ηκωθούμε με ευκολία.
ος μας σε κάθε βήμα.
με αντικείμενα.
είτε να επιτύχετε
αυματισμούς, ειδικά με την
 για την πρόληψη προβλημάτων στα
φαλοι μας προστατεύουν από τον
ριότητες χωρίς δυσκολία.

####################

Assignment
Each record above is to be reproduced word for word.

Task solution
ηκωθούμε με ευκολία.
ος μας σε κάθε βήμα.
με αντικείμενα.
είτε να επιτύχετε
αυματισμούς, ειδικά με την
 για την πρόληψη προβλημάτων στα
φαλοι μας προστατεύουν από τον
ριότητες χωρίς δυσκολία.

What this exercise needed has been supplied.